(Source data)
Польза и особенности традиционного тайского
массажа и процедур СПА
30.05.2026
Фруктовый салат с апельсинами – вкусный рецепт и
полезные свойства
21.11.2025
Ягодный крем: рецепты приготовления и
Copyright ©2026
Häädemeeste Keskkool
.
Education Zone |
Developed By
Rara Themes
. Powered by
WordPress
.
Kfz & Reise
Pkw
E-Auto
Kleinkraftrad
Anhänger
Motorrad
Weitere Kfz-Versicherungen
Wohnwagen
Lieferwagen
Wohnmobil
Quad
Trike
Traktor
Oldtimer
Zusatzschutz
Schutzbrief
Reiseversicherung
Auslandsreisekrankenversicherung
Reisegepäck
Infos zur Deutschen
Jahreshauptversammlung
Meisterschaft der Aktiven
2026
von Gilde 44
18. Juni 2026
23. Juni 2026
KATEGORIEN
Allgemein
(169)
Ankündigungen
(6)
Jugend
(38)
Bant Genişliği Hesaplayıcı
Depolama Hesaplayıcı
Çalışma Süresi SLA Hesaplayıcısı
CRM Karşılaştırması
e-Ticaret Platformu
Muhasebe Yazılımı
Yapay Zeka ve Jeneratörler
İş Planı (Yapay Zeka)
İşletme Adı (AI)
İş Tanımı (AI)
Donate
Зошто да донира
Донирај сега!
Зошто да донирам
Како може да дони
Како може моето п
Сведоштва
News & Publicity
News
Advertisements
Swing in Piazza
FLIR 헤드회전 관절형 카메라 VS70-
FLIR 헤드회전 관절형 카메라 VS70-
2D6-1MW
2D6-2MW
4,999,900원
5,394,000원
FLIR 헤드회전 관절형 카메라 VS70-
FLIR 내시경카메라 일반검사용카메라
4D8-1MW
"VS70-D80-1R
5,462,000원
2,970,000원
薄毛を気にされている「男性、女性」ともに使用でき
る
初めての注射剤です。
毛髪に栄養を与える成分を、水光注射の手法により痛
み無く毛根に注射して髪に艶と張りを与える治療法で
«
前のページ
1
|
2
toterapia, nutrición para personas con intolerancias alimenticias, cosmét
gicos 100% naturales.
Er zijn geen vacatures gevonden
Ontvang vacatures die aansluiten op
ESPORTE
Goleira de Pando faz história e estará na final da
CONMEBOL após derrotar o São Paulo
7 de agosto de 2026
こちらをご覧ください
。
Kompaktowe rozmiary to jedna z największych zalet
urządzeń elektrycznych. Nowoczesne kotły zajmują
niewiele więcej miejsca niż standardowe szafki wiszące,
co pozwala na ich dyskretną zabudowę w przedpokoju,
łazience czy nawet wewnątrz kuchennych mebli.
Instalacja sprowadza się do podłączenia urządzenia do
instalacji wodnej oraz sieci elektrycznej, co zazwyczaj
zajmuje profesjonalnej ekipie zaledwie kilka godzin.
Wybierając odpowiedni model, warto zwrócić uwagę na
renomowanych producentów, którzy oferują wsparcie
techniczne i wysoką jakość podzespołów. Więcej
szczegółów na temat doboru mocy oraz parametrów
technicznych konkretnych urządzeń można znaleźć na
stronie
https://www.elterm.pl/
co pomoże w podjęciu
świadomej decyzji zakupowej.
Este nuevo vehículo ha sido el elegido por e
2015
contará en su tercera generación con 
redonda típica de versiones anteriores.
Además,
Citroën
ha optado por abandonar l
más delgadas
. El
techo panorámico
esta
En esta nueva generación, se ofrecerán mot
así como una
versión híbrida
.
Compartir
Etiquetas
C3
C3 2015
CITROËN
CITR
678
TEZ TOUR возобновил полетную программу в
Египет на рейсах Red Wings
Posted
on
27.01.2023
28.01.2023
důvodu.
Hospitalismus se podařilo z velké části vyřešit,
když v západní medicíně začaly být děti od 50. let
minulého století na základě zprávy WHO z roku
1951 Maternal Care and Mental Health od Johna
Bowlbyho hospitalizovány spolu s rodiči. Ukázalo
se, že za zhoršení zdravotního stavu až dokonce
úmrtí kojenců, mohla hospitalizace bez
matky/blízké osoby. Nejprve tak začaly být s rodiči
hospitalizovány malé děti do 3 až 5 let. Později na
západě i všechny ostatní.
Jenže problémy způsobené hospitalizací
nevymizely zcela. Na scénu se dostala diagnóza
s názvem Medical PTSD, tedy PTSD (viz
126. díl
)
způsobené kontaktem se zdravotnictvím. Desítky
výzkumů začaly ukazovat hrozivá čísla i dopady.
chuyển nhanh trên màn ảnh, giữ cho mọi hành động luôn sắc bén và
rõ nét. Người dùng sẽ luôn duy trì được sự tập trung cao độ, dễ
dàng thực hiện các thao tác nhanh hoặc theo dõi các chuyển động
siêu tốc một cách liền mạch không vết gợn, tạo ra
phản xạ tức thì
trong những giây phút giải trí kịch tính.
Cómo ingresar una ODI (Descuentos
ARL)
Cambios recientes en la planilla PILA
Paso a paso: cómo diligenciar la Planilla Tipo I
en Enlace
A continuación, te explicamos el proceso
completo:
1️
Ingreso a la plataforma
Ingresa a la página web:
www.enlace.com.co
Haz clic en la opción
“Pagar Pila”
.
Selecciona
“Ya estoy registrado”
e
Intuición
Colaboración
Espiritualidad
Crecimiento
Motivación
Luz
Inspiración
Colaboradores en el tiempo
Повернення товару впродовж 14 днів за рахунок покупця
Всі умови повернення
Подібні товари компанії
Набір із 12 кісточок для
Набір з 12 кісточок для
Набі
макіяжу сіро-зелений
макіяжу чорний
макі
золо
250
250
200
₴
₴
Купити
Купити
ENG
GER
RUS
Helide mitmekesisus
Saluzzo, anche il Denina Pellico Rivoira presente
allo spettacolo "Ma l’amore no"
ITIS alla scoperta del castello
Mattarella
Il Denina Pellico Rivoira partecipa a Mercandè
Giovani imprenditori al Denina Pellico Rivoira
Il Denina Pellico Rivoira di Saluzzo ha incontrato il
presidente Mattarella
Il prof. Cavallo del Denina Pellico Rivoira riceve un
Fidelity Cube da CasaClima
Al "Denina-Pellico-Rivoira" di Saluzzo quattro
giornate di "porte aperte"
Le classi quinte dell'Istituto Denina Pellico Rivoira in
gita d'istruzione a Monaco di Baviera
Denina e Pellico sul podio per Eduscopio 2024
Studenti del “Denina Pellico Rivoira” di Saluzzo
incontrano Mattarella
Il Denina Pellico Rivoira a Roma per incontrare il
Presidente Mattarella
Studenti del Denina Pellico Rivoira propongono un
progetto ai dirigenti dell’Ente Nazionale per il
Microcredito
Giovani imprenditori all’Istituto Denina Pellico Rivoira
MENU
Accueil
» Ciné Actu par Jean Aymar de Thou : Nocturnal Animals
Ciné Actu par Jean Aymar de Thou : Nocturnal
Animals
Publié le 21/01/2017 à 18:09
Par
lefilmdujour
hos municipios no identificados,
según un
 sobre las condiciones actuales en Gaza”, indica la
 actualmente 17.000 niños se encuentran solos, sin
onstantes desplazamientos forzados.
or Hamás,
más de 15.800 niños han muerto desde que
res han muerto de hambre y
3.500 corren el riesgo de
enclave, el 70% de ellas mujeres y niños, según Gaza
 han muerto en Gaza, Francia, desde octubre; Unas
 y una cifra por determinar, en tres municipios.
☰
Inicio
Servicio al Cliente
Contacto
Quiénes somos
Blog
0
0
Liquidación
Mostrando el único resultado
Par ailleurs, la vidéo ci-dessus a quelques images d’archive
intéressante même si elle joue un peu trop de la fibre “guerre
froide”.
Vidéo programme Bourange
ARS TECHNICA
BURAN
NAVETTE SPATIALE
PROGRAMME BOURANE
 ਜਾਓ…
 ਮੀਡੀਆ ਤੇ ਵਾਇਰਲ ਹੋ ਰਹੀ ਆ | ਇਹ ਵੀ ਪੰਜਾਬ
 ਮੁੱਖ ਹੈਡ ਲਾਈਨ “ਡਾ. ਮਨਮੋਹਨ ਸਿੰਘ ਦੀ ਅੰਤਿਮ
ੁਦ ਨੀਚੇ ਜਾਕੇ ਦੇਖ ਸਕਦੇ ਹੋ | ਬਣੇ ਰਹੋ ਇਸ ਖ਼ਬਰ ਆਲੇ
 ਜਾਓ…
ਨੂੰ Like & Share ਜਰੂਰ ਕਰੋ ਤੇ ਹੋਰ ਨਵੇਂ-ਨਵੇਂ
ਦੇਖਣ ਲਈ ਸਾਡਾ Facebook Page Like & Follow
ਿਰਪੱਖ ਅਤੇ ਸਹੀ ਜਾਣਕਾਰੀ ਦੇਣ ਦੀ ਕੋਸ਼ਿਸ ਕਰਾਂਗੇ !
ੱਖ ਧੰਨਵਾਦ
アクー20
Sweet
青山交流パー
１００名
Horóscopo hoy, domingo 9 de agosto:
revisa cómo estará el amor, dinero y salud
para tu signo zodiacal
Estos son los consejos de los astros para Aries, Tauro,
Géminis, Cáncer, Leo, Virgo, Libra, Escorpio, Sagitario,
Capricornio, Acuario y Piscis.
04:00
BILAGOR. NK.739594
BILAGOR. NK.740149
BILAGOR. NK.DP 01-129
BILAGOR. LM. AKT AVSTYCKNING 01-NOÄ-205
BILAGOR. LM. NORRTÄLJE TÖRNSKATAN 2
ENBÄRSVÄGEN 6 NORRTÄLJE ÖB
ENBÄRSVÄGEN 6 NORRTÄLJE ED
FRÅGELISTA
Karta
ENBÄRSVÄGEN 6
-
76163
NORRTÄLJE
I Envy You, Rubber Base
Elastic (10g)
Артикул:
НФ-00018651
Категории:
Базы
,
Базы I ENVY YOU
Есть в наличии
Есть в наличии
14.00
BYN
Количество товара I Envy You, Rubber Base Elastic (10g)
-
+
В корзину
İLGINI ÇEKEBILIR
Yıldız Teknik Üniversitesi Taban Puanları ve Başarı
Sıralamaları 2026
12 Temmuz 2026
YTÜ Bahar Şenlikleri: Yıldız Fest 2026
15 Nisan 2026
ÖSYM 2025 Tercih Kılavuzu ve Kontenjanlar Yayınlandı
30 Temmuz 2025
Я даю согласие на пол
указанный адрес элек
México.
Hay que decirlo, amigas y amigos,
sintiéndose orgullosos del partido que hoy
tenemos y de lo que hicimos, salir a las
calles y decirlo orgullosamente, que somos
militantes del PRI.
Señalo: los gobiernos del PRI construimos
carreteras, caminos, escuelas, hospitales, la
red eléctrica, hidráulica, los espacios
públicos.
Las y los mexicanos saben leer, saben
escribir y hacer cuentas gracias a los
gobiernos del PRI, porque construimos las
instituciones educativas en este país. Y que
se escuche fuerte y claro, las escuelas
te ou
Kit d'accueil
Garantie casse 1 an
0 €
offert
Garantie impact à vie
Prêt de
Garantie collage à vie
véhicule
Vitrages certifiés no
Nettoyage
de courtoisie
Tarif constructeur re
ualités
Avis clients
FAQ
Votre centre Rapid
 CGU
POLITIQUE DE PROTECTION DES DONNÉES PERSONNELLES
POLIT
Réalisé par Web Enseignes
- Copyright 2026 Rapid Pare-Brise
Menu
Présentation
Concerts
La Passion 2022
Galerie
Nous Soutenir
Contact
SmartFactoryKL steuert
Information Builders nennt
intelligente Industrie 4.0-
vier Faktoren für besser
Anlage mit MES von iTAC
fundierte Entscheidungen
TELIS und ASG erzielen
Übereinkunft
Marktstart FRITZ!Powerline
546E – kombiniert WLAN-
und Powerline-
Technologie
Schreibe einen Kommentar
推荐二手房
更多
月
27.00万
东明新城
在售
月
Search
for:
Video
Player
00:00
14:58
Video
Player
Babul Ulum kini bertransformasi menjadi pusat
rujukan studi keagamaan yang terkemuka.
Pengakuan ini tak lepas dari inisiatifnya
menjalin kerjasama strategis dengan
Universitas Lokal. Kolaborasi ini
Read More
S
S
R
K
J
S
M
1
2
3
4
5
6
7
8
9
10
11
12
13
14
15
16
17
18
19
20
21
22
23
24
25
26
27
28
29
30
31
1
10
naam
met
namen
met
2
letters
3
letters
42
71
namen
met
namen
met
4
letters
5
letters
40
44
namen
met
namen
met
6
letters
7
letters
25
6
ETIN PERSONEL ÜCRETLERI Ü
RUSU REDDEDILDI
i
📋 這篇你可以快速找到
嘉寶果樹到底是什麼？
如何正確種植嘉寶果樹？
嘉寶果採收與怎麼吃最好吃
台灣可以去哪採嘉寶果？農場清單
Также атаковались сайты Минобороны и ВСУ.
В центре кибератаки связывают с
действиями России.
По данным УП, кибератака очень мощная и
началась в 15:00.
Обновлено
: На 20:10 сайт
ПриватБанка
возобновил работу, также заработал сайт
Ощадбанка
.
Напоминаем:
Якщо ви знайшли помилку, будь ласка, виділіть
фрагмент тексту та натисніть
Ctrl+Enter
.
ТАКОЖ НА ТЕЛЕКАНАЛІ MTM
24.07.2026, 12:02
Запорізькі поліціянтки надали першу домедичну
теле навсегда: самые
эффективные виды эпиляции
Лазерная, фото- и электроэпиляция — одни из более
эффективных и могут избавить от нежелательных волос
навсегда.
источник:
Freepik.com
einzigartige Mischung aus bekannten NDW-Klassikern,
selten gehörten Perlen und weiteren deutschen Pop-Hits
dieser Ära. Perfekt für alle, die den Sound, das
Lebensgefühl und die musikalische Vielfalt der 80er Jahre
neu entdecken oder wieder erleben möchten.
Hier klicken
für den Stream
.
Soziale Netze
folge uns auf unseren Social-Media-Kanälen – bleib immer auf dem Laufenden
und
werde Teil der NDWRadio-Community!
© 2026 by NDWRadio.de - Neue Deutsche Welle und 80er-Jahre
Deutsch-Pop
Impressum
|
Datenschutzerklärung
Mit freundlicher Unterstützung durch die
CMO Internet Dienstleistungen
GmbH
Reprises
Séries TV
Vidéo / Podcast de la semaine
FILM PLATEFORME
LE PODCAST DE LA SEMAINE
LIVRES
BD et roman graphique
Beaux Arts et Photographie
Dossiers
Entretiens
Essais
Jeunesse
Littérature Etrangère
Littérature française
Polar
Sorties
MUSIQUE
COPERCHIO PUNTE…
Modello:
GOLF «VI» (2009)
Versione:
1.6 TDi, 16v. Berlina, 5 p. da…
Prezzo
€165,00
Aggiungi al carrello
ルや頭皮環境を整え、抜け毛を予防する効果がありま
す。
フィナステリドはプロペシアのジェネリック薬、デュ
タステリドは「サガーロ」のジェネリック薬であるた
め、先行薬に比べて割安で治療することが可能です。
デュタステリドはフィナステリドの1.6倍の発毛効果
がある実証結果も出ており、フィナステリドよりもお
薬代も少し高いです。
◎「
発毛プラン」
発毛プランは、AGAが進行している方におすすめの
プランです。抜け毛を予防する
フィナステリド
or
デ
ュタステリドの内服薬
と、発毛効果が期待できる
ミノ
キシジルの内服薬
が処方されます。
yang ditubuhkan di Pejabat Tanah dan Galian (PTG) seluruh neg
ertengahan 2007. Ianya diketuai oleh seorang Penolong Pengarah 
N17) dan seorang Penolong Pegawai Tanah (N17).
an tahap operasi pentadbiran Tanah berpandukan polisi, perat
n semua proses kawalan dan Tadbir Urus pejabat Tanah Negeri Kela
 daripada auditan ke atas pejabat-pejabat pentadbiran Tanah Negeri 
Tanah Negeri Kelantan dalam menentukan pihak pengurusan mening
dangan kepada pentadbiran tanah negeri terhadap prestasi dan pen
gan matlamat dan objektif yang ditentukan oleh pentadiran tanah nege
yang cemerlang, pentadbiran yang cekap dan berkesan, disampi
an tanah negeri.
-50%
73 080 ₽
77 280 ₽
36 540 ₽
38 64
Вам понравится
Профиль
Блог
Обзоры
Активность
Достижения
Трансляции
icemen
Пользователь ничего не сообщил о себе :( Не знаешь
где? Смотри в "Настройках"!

▶ What needs to be done
Whichever lines of the data include the word "rodiči", pull them out.

▶ Task solution
Bowlbyho hospitalizovány spolu s rodiči. Ukázalo
matky/blízké osoby. Nejprve tak začaly být s rodiči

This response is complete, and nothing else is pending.